At present, the volume of wood harvesting in the region is estimated at about four million m3 per year. However, most of it is already reserved for supplying other projects. The available forest stock in the region does not exceed 2.6 million m3but its development is often associated with serious problems in terms of logistics and economics.

In addition, according to some state analysts, the current competition level in the Russian OSB market may result in a significant extension of the payback period of the project; and may affect its profitability.

Nevertheless, according to some leading Russian analysts in the wood business, despite the existing problems, the OSB segment currently remains one of the most promising segments in the Russian panels market in terms of its further growth.

Bright prospects create conditions for the launch of new investment projects in the market. For example, in addition to the Nizhny Novgorod project, another largescale OSB facility in Russia may soon be built by Swiss Krono, one of the leading players in the Russian market.

The new plant will produce about 600,000m3 of OSB and will probably be one of the largest of its kind in Russia. Implementation of the project will be part of the €340m investment programme announced by Swiss Krono Group for Russia last year.

As part of this programme, Swiss Krono plans to continue the development of its existing flagship Russian factory in the city of Sharya in the Kostroma region (Central Russia), which has the capacity to produce up to one million boards per year, primarily particleboard and MDF.

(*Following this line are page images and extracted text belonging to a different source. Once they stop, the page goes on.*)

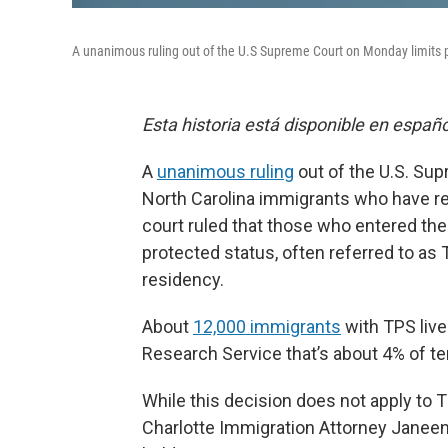
A unanimous ruling out of the U.S Supreme Court on Monday limits pa
Esta historia está disponible en españ
A
unanimous ruling
out of the U.S. Su
North Carolina immigrants who have re
court ruled that those who entered the 
protected status, often referred to as 
residency.
About
12,000 immigrants
with TPS live
Research Service that’s about 4% of te
While this decision does not apply to 
Charlotte Immigration Attorney Janeen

It is planned that the new OSB facility will be located close to the Sharya plant. It will use low-grade wood to be sourced in Kostroma and other north-eastern districts of Russia as raw material for its production.

The idea for the building of the OSB plant was first put forward in 2013 after talks between the governor of the Kostroma region and the owner of Swiss Krono, Ernst Kindle. The new plant is expected to be commissioned by 2021.